Ok, if this blog is supposed to be devoted to books about myth and lore, then why include a review of a book that looks at an aspect of contemporary America (Sally Koslow's "Slouching Toward Adulthood: Observations from the Not-so-empty Nest")? How does that fit in? Easy: The American dream is difficult to realize in today's economy -- for some people, in fact, it has more of the quality of a myth than a reality. So I think it does deserve a place here.
The National Center for Education Statistics estimates that about 1.7 million students graduated from U.S. colleges in June. While many have gone on to grad school or to start promising careers, a big percentage are back home with Mom and Dad—so much for the empty nest—and Sally Koslow wants to know more about them.
“Who are these people sandwiching a chunky stage between adolescence and adulthood, these individuals who resemble adults but aren’t, exactly?” she asks in “Slouching Toward Adulthood: Observations from the Not-so-Empty Nest” (Viking).
What happened? Why aren’t they out there in the world, fighting the good fight?
What’s changed—is it frustration, a different work ethic, a shrinking economy, or all of the above?
Koslow’s answer tends to embrace this entire spectrum. And she doles out plenty of humor—”twenty-eight is the new nineteen,” she says—in the course of this fascinating look at a group labeled as “adultescents.”
Take her own college grad son, for instance, a stubbly dude who’s living large and still sleeping in his childhood bedroom: “A weekly unemployment check was financing more late-night eating and drinking than my husband and I had done in the last two decades.”
But there is a far more serious point to her examination. The career path model that worked for so many people not long ago—even within the last decade—has fragmented for a variety of reasons. Some are technology-driven factors; others are market-driven as other parts of the world open up their work forces to employers eager to keep costs down
Koslow doesn’t hesitate to point blame in the mirror, at herself and older generations: “Perhaps the drifting we see is also a sensible response to contingencies our children can’t control. The big, bad real world we’ve helped to create for them in which to live as adults is a mess.”

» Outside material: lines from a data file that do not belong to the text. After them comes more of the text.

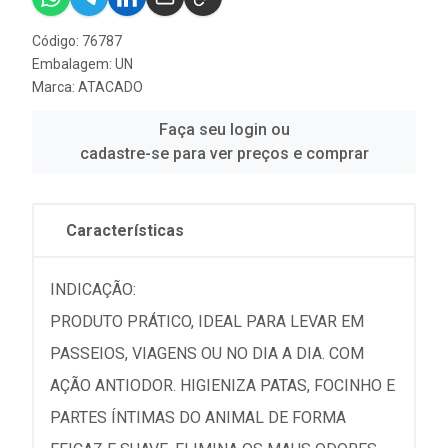
Código: 76787
Embalagem: UN
Marca:
ATACADO
Faça seu login ou
cadastre-se para ver preços e comprar
Características
INDICAÇÃO:
PRODUTO PRÁTICO, IDEAL PARA LEVAR EM
PASSEIOS, VIAGENS OU NO DIA A DIA. COM
AÇÃO ANTIODOR. HIGIENIZA PATAS, FOCINHO E
PARTES ÍNTIMAS DO ANIMAL DE FORMA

In other words, if older generations created the problem, they can help create the solution, too.
That’s why I’d recommend this book to the two main candidates for U.S. president: There are plenty of new books that talk about the macro-condition of the economy, but Koslow focuses on a specific segment of young people who are suffering now. If the youth are the future, as the saying goes, they deserve more attention than they've been getting.